Today’s plan:
- Secondary source presentations
- Jarratt’s explication of sophistry
- Vitanza’s response to Jarratt / his explication of Gorgias
- Let’s spend some time with Zizek. And maybe Sloterdjik.
Secondary Source Presentations
Tonight we have presentations from Elizabeth and Jon.
Jarratt’s Explication of Sophistry, Vitanza’s Response to Jarratt, and Vitanza’s Characterization of Gorgias
A few things to which we might want to pay attention:
- Jarratt’s “lumping together of Plato and Aristotle” (xvi-xviii, xxii, big swipe at Aristotle–but is it fair? 47, 64)
- Jarratt defining rhetoric/sophistry (14, 25, 64, 77) (on the diff between rhet and phil 3, 10*, 22*)
- Jarratt on the relation between deconstruction, sophistry, and feminism (xxiii, 65–see below, 67-69 feminism and agonism)
- Jarratt on why sophistry isn’t “today’s liberal, consensus-based politics” (in anticipation of Vitanza) (vviv)
- What I call Jarratt’s “invested reading” (10, 25, characterization of Protogoras 50)
- What does Jarratt mean by “antithesis” and “parataxis”? (20-21, 28)
- Jarratt’s critique of Ong (31-36)
- Jarratt’s explication of nomos (etymology 41, def 41-42, not “custom” 51, 60, 74)
- Jarratt’s explication of Gorgias, logos, and apate (54-56*)
Thanks to Stephanie, let me suggest that there is a critical difference between these two analogies:
- Plato:sophists::Partriarchy:feminists
- Platonism:sophistry::Patriarchy:feminism
While we might problematize Jarratt’s equating feminism and sophistry, I want to suggest that she is working from the second of these anaologies, and that she is asking a question: why did Platonism fear sophistry? Why does it consider it so dangerous? And, if Platonism did consider sophistry so dangerous, and if one accepts Platonism as phallologocentric (and, as such, the underlying foundation for patriarchy), then we should mine sophistry for ideas and tools that so frightened Platonism.
Why does Jarratt see Gorgias’s idea of logos as central to dismantling the Platonic / Aristotlian rhetoric she articulates?
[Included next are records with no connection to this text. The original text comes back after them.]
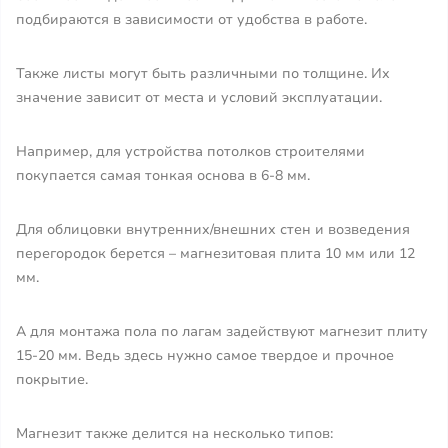
подбираются в зависимости от удобства в работе.
Также листы могут быть различными по толщине. Их
значение зависит от места и условий эксплуатации.
Например, для устройства потолков строителями
покупается самая тонкая основа в 6-8 мм.
Для облицовки внутренних/внешних стен и возведения
перегородок берется – магнезитовая плита 10 мм или 12
мм.
А для монтажа пола по лагам задействуют магнезит плиту
15-20 мм. Ведь здесь нужно самое твердое и прочное
покрытие.
Магнезит также делится на несколько типов: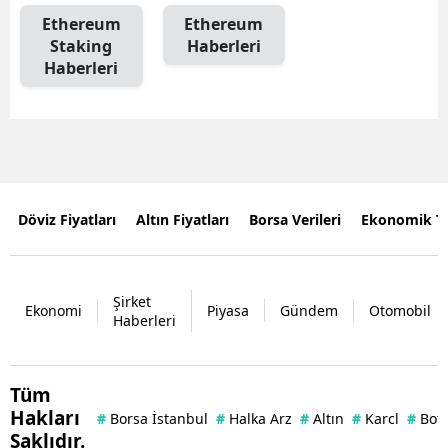
Ethereum
Ethereum
Staking
Haberleri
Haberleri
Döviz Fiyatları
Altın Fiyatları
Borsa Verileri
Ekonomik T
Şirket
Ekonomi
Piyasa
Gündem
Otomobil
Haberleri
Tüm
Hakları
#
Borsa İstanbul
#
Halka Arz
#
Altın
#
Karcl
#
Bof
Saklıdır.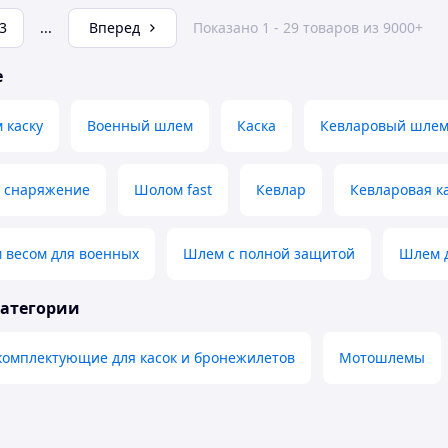
3
...
Вперед
Показано 1 - 29 товаров из 9000+
е
 каску
Военный шлем
Каска
Кевларовый шле
е снаряжение
Шолом fast
Кевлар
Кевларовая к
 весом для военных
Шлем с полной защитой
Шлем д
категории
комплектующие для касок и бронежилетов
Мотошлемы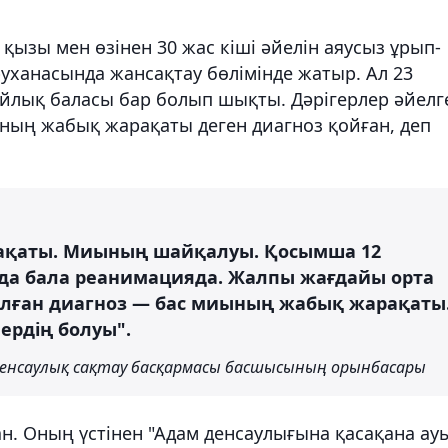
қызы мен өзінен 30 жас кіші әйелін аяусыз ұрып-
уруханасында жансақтау бөлімінде жатыр. Ал 23
айлық баласы бар болып шықты. Дәрігерлер әйелг
ының жабық жарақаты деген диагноз қойған, деп
ақаты. Миының шайқалуы. Қосымша 12
таңда бала реанимацияда. Жалпы жағдайы орта
ылған диагноз — бас миының жабық жарақаты
ердің болуы".
енсаулық сақтау басқармасы басшысының орынбасары
ған. Оның үстінен "Адам денсаулығына қасақана ау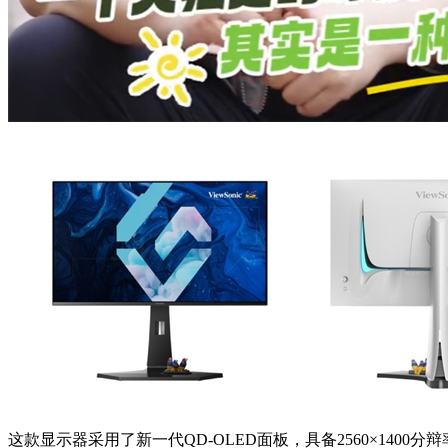
这款显示器采用了新一代QD-OLED面板，具备2560×1400分辩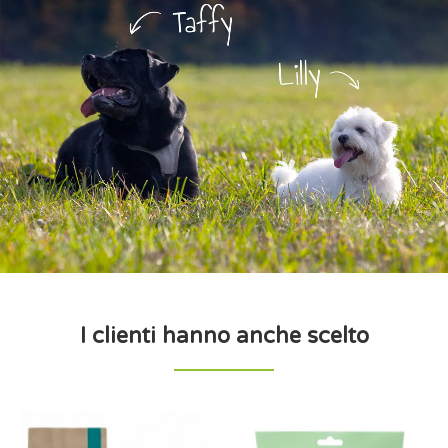
I clienti hanno anche scelto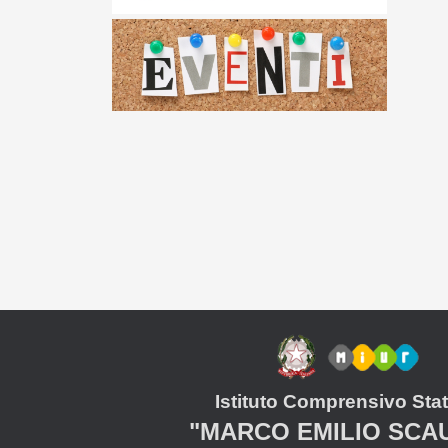
Istituto Comprensivo Stat
"MARCO EMILIO SCA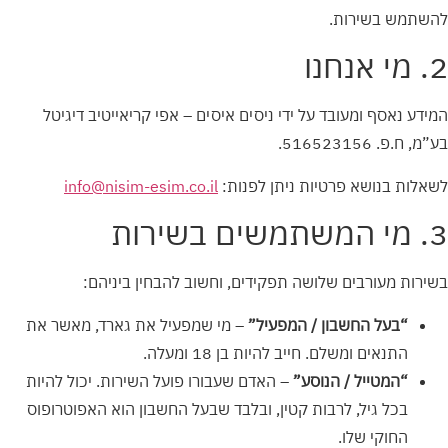
להשתמש בשירות.
2. מי אנחנו
המידע נאסף ומעובד על ידי ניסים איסים – אפי קריאייטיב דיגיטל
בע”מ, ח.פ. 516523156.
לשאלות בנושא פרטיות ניתן לפנות:
info@nisim-esim.co.il
3. מי המשתמשים בשירות
בשירות מעורבים שלושה תפקידים, וחשוב להבחין ביניהם:
“בעל החשבון / המפעיל”
– מי שמפעיל את גארד, מאשר את
התנאים ומשלם. חייב להיות בן 18 ומעלה.
“המטייל / הנוסע”
– האדם שעבורו פועל השירות. יכול להיות
בכל גיל, לרבות קטין, ובלבד שבעל החשבון הוא האפוטרופוס
החוקי שלו.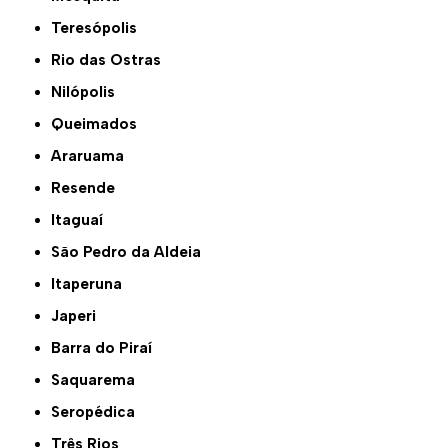
Teresópolis
Rio das Ostras
Nilópolis
Queimados
Araruama
Resende
Itaguaí
São Pedro da Aldeia
Itaperuna
Japeri
Barra do Piraí
Saquarema
Seropédica
Três Rios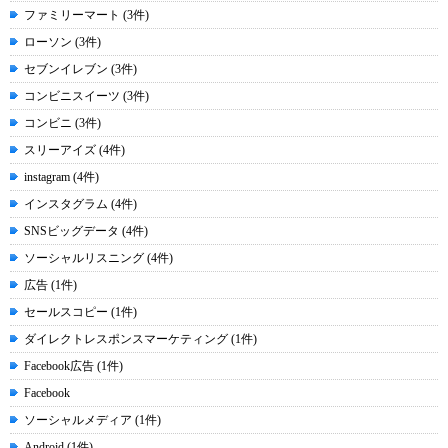
ファミリーマート (3件)
ローソン (3件)
セブンイレブン (3件)
コンビニスイーツ (3件)
コンビニ (3件)
スリーアイズ (4件)
instagram (4件)
インスタグラム (4件)
SNSビッグデータ (4件)
ソーシャルリスニング (4件)
広告 (1件)
セールスコピー (1件)
ダイレクトレスポンスマーケティング (1件)
Facebook広告 (1件)
Facebook
ソーシャルメディア (1件)
Android (1件)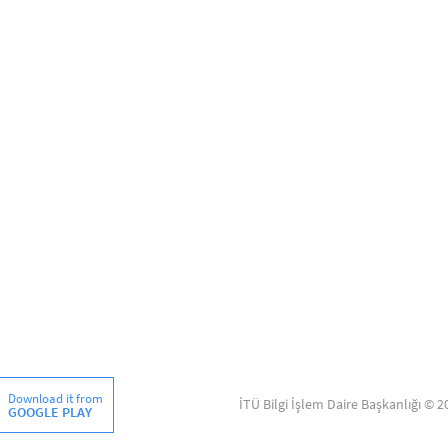
Download it from
İTÜ Bilgi İşlem Daire Başkanlığı © 2
GOOGLE PLAY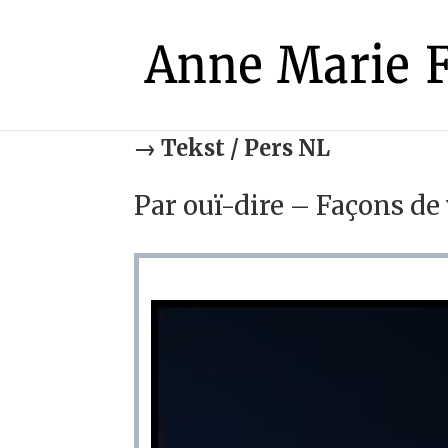
→
Tekst / Pers NL
Par ouï-dire – Façons de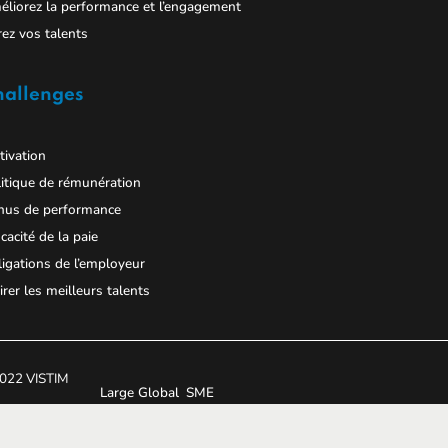
liorez la performance et l’engagement
ez vos talents
hallenges
ivation
itique de rémunération
nus de performance
icacité de la paie
igations de l’employeur
irer les meilleurs talents
022 VISTIM
Large Global
SME
h2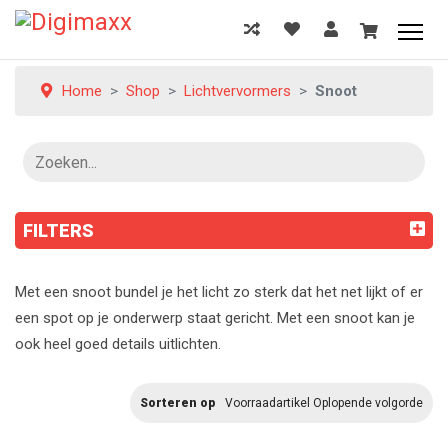
Home
Shop
Lichtvervormers
Snoot
FILTERS
Met een snoot bundel je het licht zo sterk dat het net lijkt of er
een spot op je onderwerp staat gericht. Met een snoot kan je
ook heel goed details uitlichten.
Sorteren op
Voorraadartikel Oplopende volgorde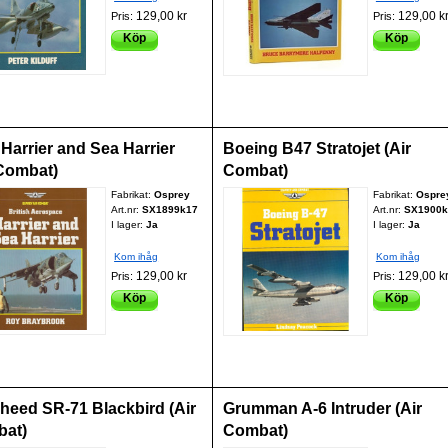
129,00 kr
129,00 k
Pris:
Pris:
Köp
Köp
Harrier and Sea Harrier
Boeing B47 Stratojet (Air
 Combat)
Combat)
Fabrikat:
Osprey
Fabrikat:
Ospre
Art.nr:
SX1899k17
Art.nr:
SX1900k
I lager:
Ja
I lager:
Ja
Kom ihåg
Kom ihåg
129,00 kr
129,00 k
Pris:
Pris:
Köp
Köp
heed SR-71 Blackbird (Air
Grumman A-6 Intruder (Air
at)
Combat)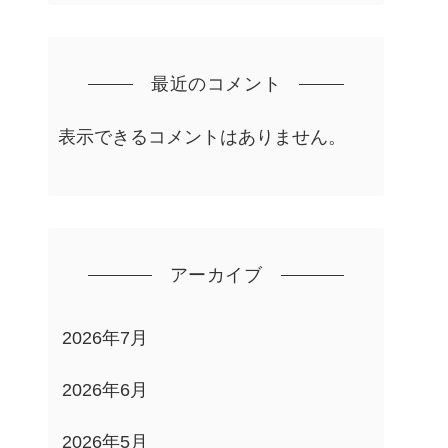
最近のコメント
表示できるコメントはありません。
アーカイブ
2026年7月
2026年6月
2026年5月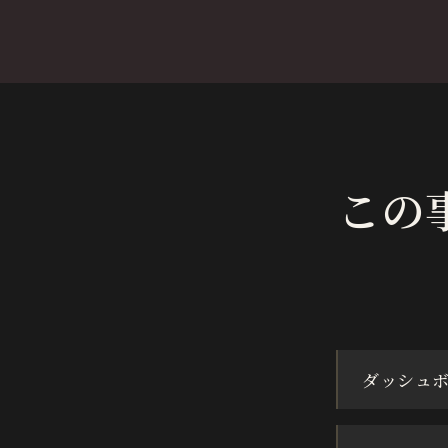
この
ダッシュ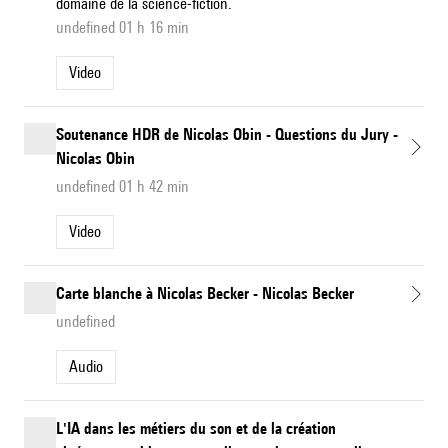
domaine de la science-fiction.
undefined 01 h 16 min
Video
Soutenance HDR de Nicolas Obin - Questions du Jury -
Nicolas Obin
undefined 01 h 42 min
Video
Carte blanche à Nicolas Becker - Nicolas Becker
undefined
Audio
L'IA dans les métiers du son et de la création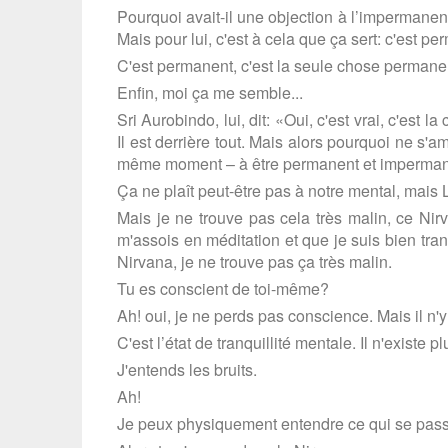
Pourquoi avait-il une objection à l’impermane
Mais pour lui, c'est à cela que ça sert: c'est pe
C'est permanent, c'est la seule chose permane
Enfin, moi ça me semble...
Sri Aurobindo, lui, dit: «Oui, c'est vrai, c'est
Il est derrière tout. Mais alors pourquoi ne 
même moment – à être permanent et impermanent
Ça ne plaît peut-être pas à notre mental, mais L
Mais je ne trouve pas cela très malin, ce Nir
m'assois en méditation et que je suis bien tranq
Nirvana, je ne trouve pas ça très malin.
Tu es conscient de toi-même?
Ah! oui, je ne perds pas conscience. Mais il n'y a 
C'est l’état de tranquillité mentale. Il n'existe p
J'entends les bruits.
Ah!
Je peux physiquement entendre ce qui se pass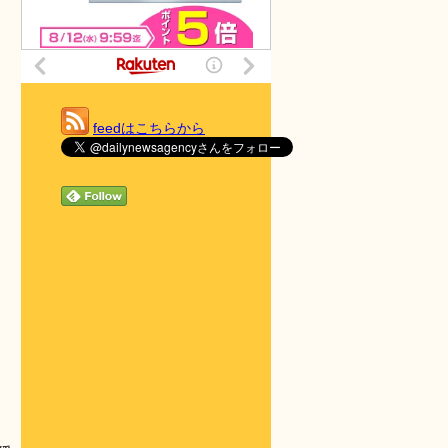
feedはこちらから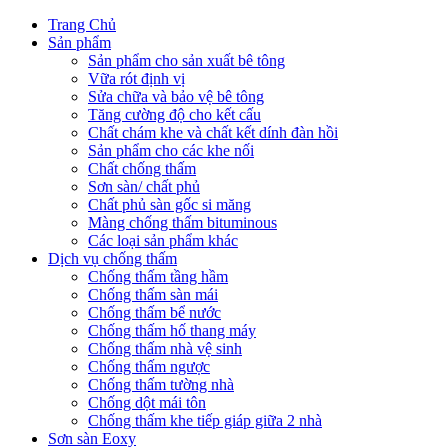
Trang Chủ
Sản phẩm
Sản phẩm cho sản xuất bê tông
Vữa rót định vị
Sửa chữa và bảo vệ bê tông
Tăng cường độ cho kết cấu
Chất chám khe và chất kết dính đàn hồi
Sản phẩm cho các khe nối
Chất chống thấm
Sơn sàn/ chất phủ
Chất phủ sàn gốc si măng
Màng chống thấm bituminous
Các loại sản phẩm khác
Dịch vụ chống thấm
Chống thấm tầng hầm
Chống thấm sàn mái
Chống thấm bể nước
Chống thấm hố thang máy
Chống thấm nhà vệ sinh
Chống thấm ngược
Chống thấm tường nhà
Chống dột mái tôn
Chống thấm khe tiếp giáp giữa 2 nhà
Sơn sàn Eoxy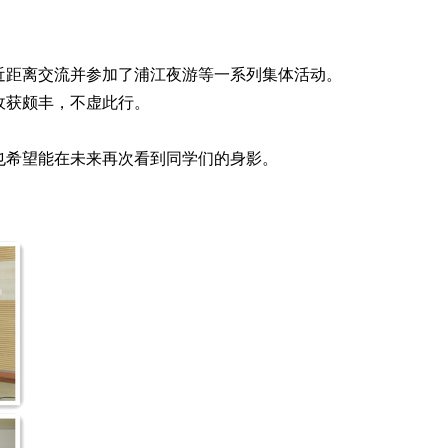
近距离交流并参加了浦江夜游等一系列集体活动。
收获颇丰，不虚此行。
也希望能在未来再次看到同学们的身影。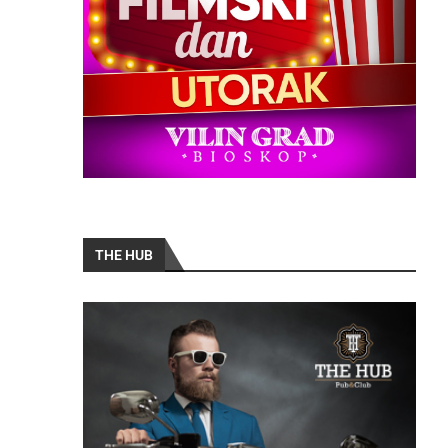
THE HUB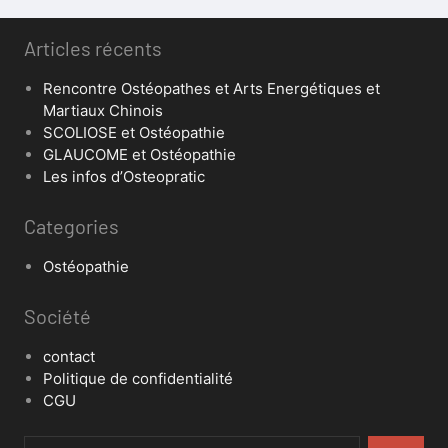
Articles récents
Rencontre Ostéopathes et Arts Energétiques et
Martiaux Chinois
SCOLIOSE et Ostéopathie
GLAUCOME et Ostéopathie
Les infos d’Osteopratic
Categories
Ostéopathie
Société
contact
Politique de confidentialité
CGU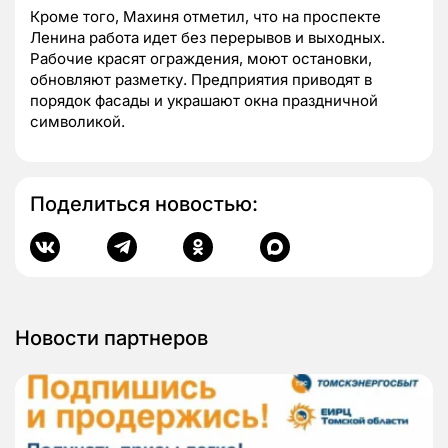
Кроме того, Махиня отметил, что на проспекте
Ленина работа идет без перерывов и выходных.
Рабочие красят ограждения, моют остановки,
обновляют разметку. Предприятия приводят в
порядок фасады и украшают окна праздничной
символикой.
Поделиться новостью:
Новости партнеров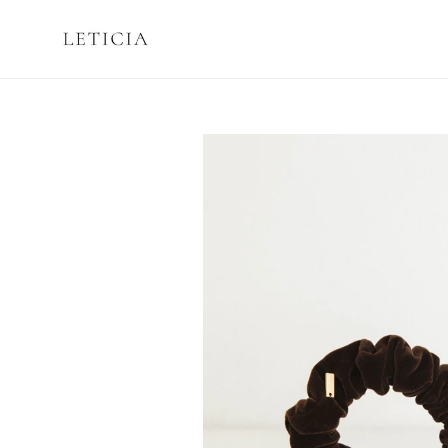
コ
ン
テ
ン
ツ
に
ス
キ
ッ
プ
す
る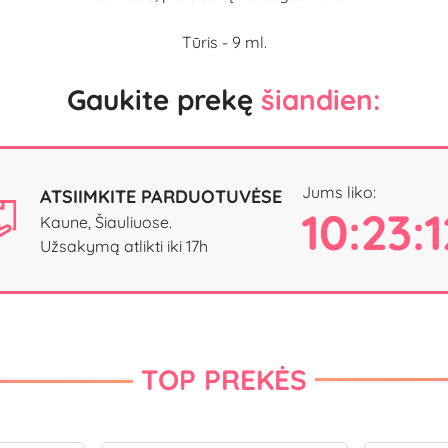
Tūris - 9 ml.
Gaukite prekę
šiandien:
Jums liko:
ATSIIMKITE PARDUOTUVĖSE
10:23:1
Kaune, Šiauliuose.
Užsakymą atlikti iki 17h
TOP PREKĖS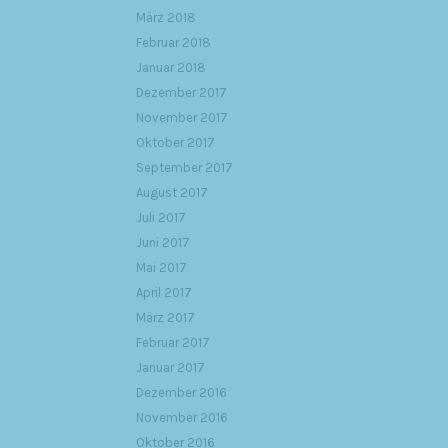
März 2018
Februar 2018
Januar 2018
Dezember 2017
November 2017
Oktober 2017
September 2017
August 2017
Juli 2017
Juni 2017
Mai 2017
April 2017
März 2017
Februar 2017
Januar 2017
Dezember 2016
November 2016
Oktober 2016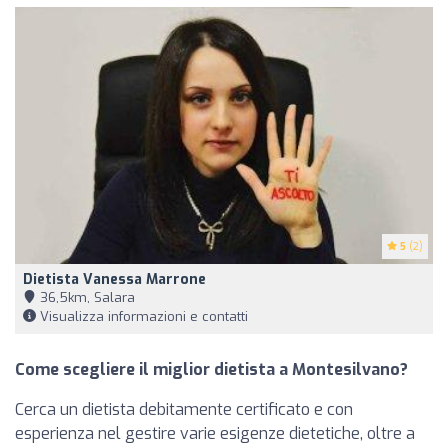
5
(2)
Dietista Vanessa Marrone
36,5km, Salara
Visualizza informazioni e contatti
Come scegliere il miglior dietista a Montesilvano?
Cerca un dietista debitamente certificato e con
esperienza nel gestire varie esigenze dietetiche, oltre a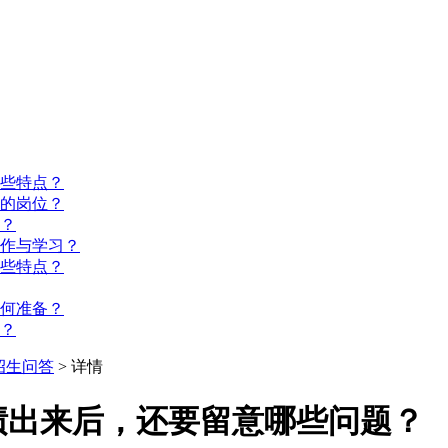
些特点？
的岗位？
？
工作与学习？
些特点？
如何准备？
？
招生问答
> 详情
绩出来后，还要留意哪些问题？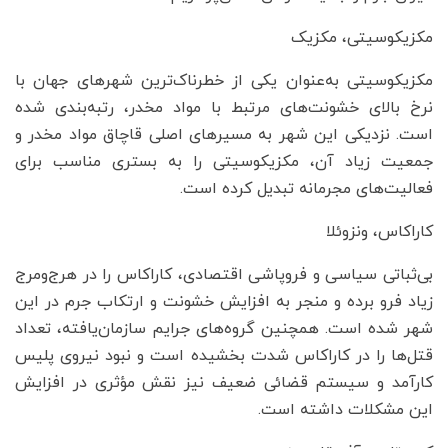
مکزیکوسیتی، مکزیک
مکزیکوسیتی به‌عنوان یکی از خطرناک‌ترین شهرهای جهان با
نرخ بالای خشونت‌های مرتبط با مواد مخدر، رتبه‌بندی شده
است. نزدیکی این شهر به مسیرهای اصلی قاچاق مواد مخدر و
جمعیت زیاد آن، مکزیکوسیتی را به بستری مناسب برای
فعالیت‌های مجرمانه تبدیل کرده است.
کاراکاس، ونزوئلا
بی‌ثباتی سیاسی و فروپاشی اقتصادی، کاراکاس را در هرج‌ومرج
زیاد فرو برده و منجر به افزایش خشونت و ارتکاب جرم در این
شهر شده است. همچنین گروه‌های جرایم سازمان‌یافته، تعداد
قتل‌ها را در کاراکاس شدت بخشیده است و نبود نیروی پلیس
کارآمد و سیستم قضائی ضعیف نیز نقش مؤثری در افزایش
این مشکلات داشته است.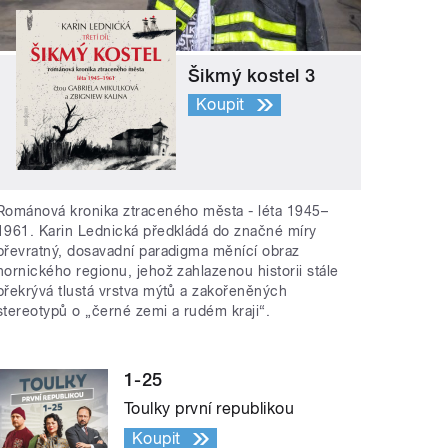
Šikmý kostel 3
Koupit
Románová kronika ztraceného města - léta 1945–
1961. Karin Lednická předkládá do značné míry
převratný, dosavadní paradigma měnící obraz
hornického regionu, jehož zahlazenou historii stále
překrývá tlustá vrstva mýtů a zakořeněných
stereotypů o „černé zemi a rudém kraji“.
1-25
Toulky první republikou
Koupit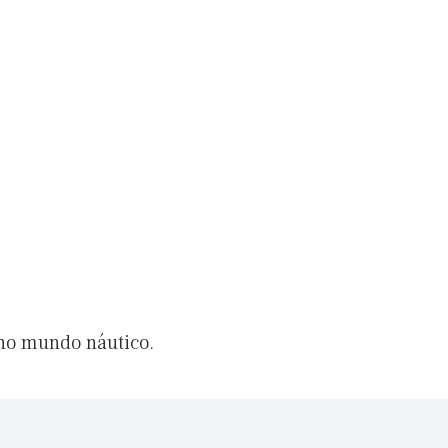
 no mundo náutico.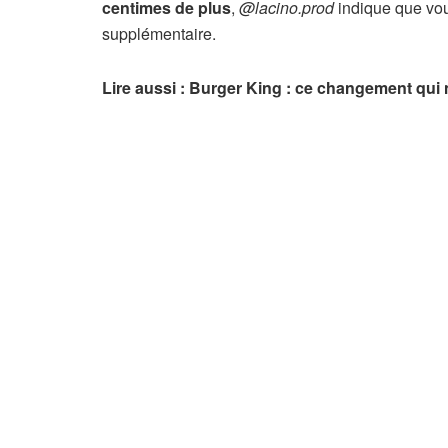
centimes de plus
,
@lacino.prod
indique que vo
supplémentaire.
Lire aussi : Burger King : ce changement qu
Vitanza’s Reading of Jarratt / Gorgias
I want to address Vitanza by first turning to the work of D. Diane Davis.
I hope our discussion of Jarratt and Vitanza highlights the Question of negative essentializing and terminology. This is a central question initiated by postmodernism, one that troubles identity politics. My own response to this, shaped by my reading of Levinas and the inevitability of violence, would be to say that the Question doesn’t have to have a right answer, but we need to be aware that every answer is wrong. Jarratt offers us something similar (pg. 69). Vitanza would have us work to construct a world without violence. Jarratt, Levinas, and myself would like to live in a world without violence, but don’t believe such an Ideal is realizable. Vitanza would argue that our skepticism only ensures the (re)cycle of violence.
And I think this is a nice transition into our reading in Latour next week, particularly the passages from Politics of Nature (and I need to prep this a bit).
Zizek, Sloterdjik, Diogenes, Cynicism, and Kynicism
This morning, while in the midst of preparing for class, I checked facebook. And on the facebook I came across an interview with Slavoj Zizek. I want to visit this text tonight as a way of introducing another set of ideas, another way of inhabiting nomos–one that doesn’t necessarily work toward paideia, but one that shares a skepticism toward Idealism (whether the Idealism of Plato or Vitanza). I call this approach to rhetoric kynicism, drawing on Sloterdjik’s deployment of the term, thought I seek to take it to a different place. Sloterdjik’s notion sounds very close to the kind of Gorgian laughter that Vitanza seeks to evoke, a laughter that attempts to shatter closed systems and polished truths. I’m more interested in kynicism in terms of everyday action, movement, smiles, and chuckles.
I am interested in this piece by Zizek, and by Sloterdjik’s recent work (You Must Change Your Life) precisely because they challenge my perspective (that small, daily changes can have larger impacts). They would argue that I have been tricked into believing in personal accountability! The first Socratic trap! Rather, they argue that the Socratic/Modern/Neoliberal emphasis on personal responsibility is itself a deflection away from social commitment.
Homework
Read McComiskey, introduction and chapters 1 and 2 (all the material dealing with Plato). Read Latour, re-read the chapters from Pandora’s Hope and selections from chapter one and chapter four of Politics of Nature.